There Seems a Better Reason for SDNY to Investigate Ocasio-Cortez than President Trump

The Department of Justice has zealously investigated President Trump for the myth of "Russian meddling" for over two years. The U.S. Attorney's Office for the Southern District of New York has stretched federal election laws far beyond their reasonable boundaries to criminalize a payment to an alleged paramour, a personal expense.  Chairman Cummings hosted a known liar as his star witness.  Chairman Nadler has decided to substitute himself for the FBI, issuing over 80 investigative requests for information about the President.  Once he realized, to his chagrin, there was no "Russian collusion" finding forthcoming from Mr.
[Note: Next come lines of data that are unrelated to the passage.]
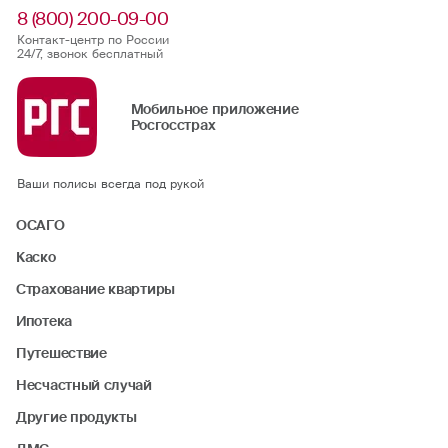
8 (800) 200-09-00
Контакт-центр по России
24/7, звонок бесплатный
Мобильное приложение
Росгосстрах
Ваши полисы всегда под рукой
ОСАГО
Каско
Страхование квартиры
Ипотека
Путешествие
Несчастный случай
Другие продукты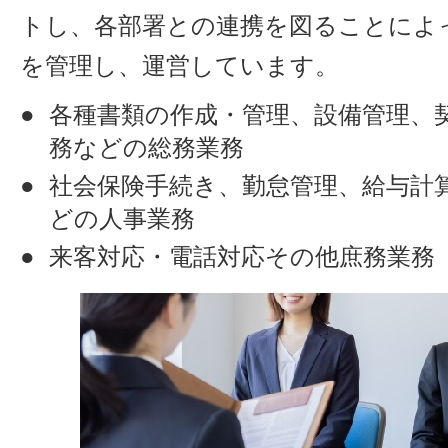
トし、各部署との連携を図ることによ
を管理し、運営しています。
各種書類の作成・管理、設備管理、
務などの総務業務
社会保険手続き、勤怠管理、給与計
どの人事業務
来客対応・電話対応その他庶務業務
Mueller, Chairman Schiff announced a broadened probe into the President's business affairs. 

The 29-year-old leader of the most radical (but increasingly controlling) wing of the Democratic Party, Congresswoman Ocasio-Cortez, has been giddy about the whole set of investigations.  She has bragged about how thoroughly she and her colleagues plan to investigate to the President and taken a leading role in speaking about pending and planned inquiries.
But now the shoe is on the other foot.  The young Congresswoman, it turns out, may have violated campaign finance laws to the tune of millions of dollars.  She is facing complaints alleging that she made personal use of campaign funds and purposely set up an LLC scheme to hide disbursements -- possibly payments to her boyfriend. And there are allegations she was instrumental in designing a massive $3 million in-kind contribution scheme to support her own campaign and the campaigns of others.
Former FEC Commissioners Hans von Spakovsky, Brad Smith, and Lee Goodman (member of the RNLA Board of Governors) have explained how the Congresswoman's conduct may have violated the law.  As former Commissioner von Spakovsky wrote:

We don’t know at this point if the New York congresswoman has engaged in improper conduct. But she and her chief of staff and former campaign manager Saikat Chakrabarti are accused of serious charges in a complaint filed with the Federal Election Commission (FEC) by the National Legal and Policy Center.
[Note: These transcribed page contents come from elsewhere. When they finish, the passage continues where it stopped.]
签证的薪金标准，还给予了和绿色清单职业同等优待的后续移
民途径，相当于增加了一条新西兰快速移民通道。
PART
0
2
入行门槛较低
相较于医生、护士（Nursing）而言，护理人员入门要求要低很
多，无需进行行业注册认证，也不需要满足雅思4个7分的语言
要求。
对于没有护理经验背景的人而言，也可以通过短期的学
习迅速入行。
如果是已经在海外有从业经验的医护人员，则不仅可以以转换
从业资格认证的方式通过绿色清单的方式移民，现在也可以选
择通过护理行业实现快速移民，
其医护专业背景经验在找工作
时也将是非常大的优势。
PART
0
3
The accusations against Ocasio-Cortez are ironic because she has criticized the use of untraceable money in political campaigns and portrayed herself as a champion of campaign finance reform. Her Twitter biography says she is “100% people funded, no corporate PAC $.”

In addition, Ocasio-Cortez is a big supporter of HR 1, a bill with numerous new campaign finance law requirements that would severely restrict and burden political activity and speech. . . .

As a former FEC commissioner who has studied the complaint against Ocasio-Cortez and Chakrabarti, I have concluded that there is unquestionably more than enough evidence to justify the FEC opening a civil investigation. And there’s also enough evidence for the U.S. Justice Department to seriously consider opening a criminal investigation.

Now the question is: will the DOJ and SDNY investigate the Congresswoman with the same zeal and broad view of the law that they have exhibited in the President's case?  Will the FEC investigate the Congresswoman's alleged role in setting up this claimed scheme?  Will Chairmen Cummings, Nadler and Schiff turn a blind eye to the alleged violations by one of their own?